Try it:
In the listing below, find each line with the string "Finst" and report it.

Supplied data:
[Start of Attachment]
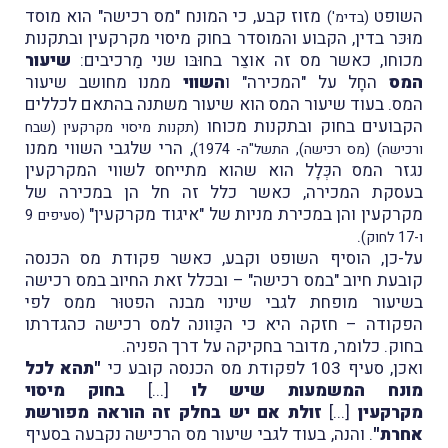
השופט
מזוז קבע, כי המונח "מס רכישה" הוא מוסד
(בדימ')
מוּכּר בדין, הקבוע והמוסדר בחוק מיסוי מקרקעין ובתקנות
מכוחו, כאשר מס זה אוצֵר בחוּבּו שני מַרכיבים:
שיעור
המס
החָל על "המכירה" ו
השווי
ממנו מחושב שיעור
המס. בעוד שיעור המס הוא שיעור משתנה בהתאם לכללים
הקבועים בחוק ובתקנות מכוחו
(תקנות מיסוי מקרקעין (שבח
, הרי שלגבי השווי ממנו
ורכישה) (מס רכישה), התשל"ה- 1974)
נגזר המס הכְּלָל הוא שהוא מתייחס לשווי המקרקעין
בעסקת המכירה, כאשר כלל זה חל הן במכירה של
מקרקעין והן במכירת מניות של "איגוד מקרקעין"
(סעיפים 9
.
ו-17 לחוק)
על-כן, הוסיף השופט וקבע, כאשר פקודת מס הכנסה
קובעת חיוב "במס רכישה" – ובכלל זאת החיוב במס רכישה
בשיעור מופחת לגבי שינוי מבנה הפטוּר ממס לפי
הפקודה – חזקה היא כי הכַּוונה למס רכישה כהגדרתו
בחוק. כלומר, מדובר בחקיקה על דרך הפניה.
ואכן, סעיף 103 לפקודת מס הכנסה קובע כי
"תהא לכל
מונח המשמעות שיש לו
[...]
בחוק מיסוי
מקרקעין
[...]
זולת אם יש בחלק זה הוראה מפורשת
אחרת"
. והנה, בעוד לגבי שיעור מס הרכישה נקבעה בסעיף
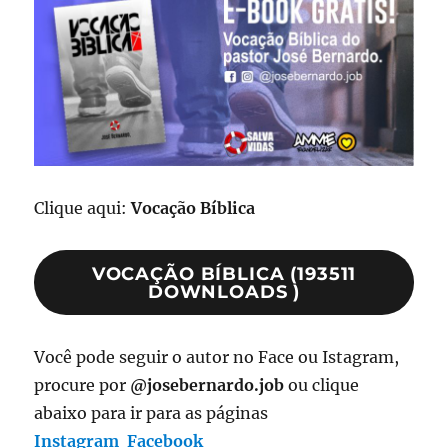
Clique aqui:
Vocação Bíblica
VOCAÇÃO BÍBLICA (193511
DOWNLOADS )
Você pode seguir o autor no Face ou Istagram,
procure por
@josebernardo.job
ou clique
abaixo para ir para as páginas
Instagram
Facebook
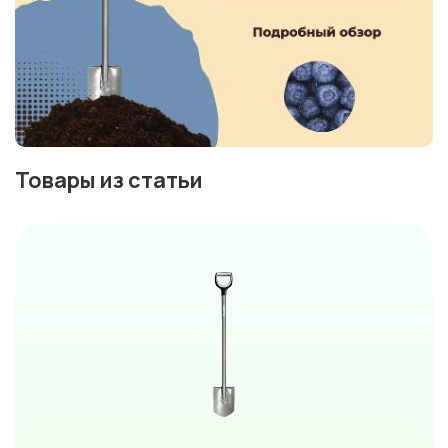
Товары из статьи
[End of Attachment]
[Start of Attachment]
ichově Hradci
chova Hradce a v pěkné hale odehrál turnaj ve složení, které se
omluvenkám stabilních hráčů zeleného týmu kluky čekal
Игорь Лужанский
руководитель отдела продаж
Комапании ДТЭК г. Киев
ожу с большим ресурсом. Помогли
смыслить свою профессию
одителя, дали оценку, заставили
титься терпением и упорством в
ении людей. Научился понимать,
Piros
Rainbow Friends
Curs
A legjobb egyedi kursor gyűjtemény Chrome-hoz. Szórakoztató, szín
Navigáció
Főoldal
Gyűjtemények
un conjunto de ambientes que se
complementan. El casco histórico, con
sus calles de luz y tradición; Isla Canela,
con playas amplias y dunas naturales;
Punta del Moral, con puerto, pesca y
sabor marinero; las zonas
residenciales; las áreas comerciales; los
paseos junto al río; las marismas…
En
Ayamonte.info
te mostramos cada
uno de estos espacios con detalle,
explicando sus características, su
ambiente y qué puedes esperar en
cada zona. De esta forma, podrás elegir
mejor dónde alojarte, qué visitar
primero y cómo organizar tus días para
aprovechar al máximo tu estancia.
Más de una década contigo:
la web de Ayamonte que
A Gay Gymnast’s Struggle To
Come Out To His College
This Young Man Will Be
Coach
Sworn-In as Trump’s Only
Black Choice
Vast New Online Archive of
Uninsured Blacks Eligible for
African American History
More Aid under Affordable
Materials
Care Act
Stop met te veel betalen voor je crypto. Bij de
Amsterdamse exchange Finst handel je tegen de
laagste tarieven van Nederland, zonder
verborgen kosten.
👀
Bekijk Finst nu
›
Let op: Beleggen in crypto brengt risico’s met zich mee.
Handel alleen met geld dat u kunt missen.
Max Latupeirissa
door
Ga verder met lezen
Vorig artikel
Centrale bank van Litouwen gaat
[End of Attachment]
The answer:
Amsterdamse exchange Finst handel je tegen de
Bekijk Finst nu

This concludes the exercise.